Collected data:

===============

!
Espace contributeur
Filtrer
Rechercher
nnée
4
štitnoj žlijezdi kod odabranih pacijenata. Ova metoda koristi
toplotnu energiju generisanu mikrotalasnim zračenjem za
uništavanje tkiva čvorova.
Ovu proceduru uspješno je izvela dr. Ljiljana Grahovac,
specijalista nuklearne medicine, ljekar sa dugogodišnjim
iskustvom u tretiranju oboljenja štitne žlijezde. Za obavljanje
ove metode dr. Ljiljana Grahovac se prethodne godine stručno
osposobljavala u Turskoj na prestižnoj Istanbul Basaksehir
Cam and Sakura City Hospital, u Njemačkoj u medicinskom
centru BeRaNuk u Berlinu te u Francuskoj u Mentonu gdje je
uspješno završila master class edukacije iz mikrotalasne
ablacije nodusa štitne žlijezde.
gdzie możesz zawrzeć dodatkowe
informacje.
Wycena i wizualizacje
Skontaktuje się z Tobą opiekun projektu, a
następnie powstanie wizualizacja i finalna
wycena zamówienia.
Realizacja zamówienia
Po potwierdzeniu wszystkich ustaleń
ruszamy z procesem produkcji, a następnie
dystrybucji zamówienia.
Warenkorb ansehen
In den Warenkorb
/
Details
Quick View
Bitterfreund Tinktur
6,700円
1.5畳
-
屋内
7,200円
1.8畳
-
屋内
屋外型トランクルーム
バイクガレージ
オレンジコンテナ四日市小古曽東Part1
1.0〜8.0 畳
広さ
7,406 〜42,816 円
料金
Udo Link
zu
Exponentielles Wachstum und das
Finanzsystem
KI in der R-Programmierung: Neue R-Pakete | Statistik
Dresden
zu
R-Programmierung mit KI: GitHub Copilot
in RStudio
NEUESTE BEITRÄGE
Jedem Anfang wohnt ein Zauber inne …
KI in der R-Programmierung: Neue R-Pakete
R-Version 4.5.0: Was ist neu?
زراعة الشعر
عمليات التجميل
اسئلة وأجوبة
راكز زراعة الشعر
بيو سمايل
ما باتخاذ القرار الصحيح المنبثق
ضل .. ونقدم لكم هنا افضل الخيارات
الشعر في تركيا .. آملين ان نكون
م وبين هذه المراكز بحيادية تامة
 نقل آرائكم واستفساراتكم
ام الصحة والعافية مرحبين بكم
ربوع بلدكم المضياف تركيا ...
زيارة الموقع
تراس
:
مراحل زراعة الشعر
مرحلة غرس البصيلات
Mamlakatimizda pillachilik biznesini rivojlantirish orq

===============

### [What is needed]
Each line above needs to be written out again exactly.

### [Answer to the problem]
!
Espace contributeur
Filtrer
Rechercher
nnée
4
štitnoj žlijezdi kod odabranih pacijenata. Ova metoda koristi
toplotnu energiju generisanu mikrotalasnim zračenjem za
uništavanje tkiva čvorova.
Ovu proceduru uspješno je izvela dr. Ljiljana Grahovac,
specijalista nuklearne medicine, ljekar sa dugogodišnjim
iskustvom u tretiranju oboljenja štitne žlijezde. Za obavljanje
ove metode dr. Ljiljana Grahovac se prethodne godine stručno
osposobljavala u Turskoj na prestižnoj Istanbul Basaksehir
Cam and Sakura City Hospital, u Njemačkoj u medicinskom
centru BeRaNuk u Berlinu te u Francuskoj u Mentonu gdje je
uspješno završila master class edukacije iz mikrotalasne
ablacije nodusa štitne žlijezde.
gdzie możesz zawrzeć dodatkowe
informacje.
Wycena i wizualizacje
Skontaktuje się z Tobą opiekun projektu, a
następnie powstanie wizualizacja i finalna
wycena zamówienia.
Realizacja zamówienia
Po potwierdzeniu wszystkich ustaleń
ruszamy z procesem produkcji, a następnie
dystrybucji zamówienia.
Warenkorb ansehen
In den Warenkorb
/
Details
Quick View
Bitterfreund Tinktur
6,700円
1.5畳
-
屋内
7,200円
1.8畳
-
屋内
屋外型トランクルーム
バイクガレージ
オレンジコンテナ四日市小古曽東Part1
1.0〜8.0 畳
広さ
7,406 〜42,816 円
料金
Udo Link
zu
Exponentielles Wachstum und das
Finanzsystem
KI in der R-Programmierung: Neue R-Pakete | Statistik
Dresden
zu
R-Programmierung mit KI: GitHub Copilot
in RStudio
NEUESTE BEITRÄGE
Jedem Anfang wohnt ein Zauber inne …
KI in der R-Programmierung: Neue R-Pakete
R-Version 4.5.0: Was ist neu?
زراعة الشعر
عمليات التجميل
اسئلة وأجوبة
راكز زراعة الشعر
بيو سمايل
ما باتخاذ القرار الصحيح المنبثق
ضل .. ونقدم لكم هنا افضل الخيارات
الشعر في تركيا .. آملين ان نكون
م وبين هذه المراكز بحيادية تامة
 نقل آرائكم واستفساراتكم
ام الصحة والعافية مرحبين بكم
ربوع بلدكم المضياف تركيا ...
زيارة الموقع
تراس
:
مراحل زراعة الشعر
مرحلة غرس البصيلات
Mamlakatimizda pillachilik biznesini rivojlantirish orq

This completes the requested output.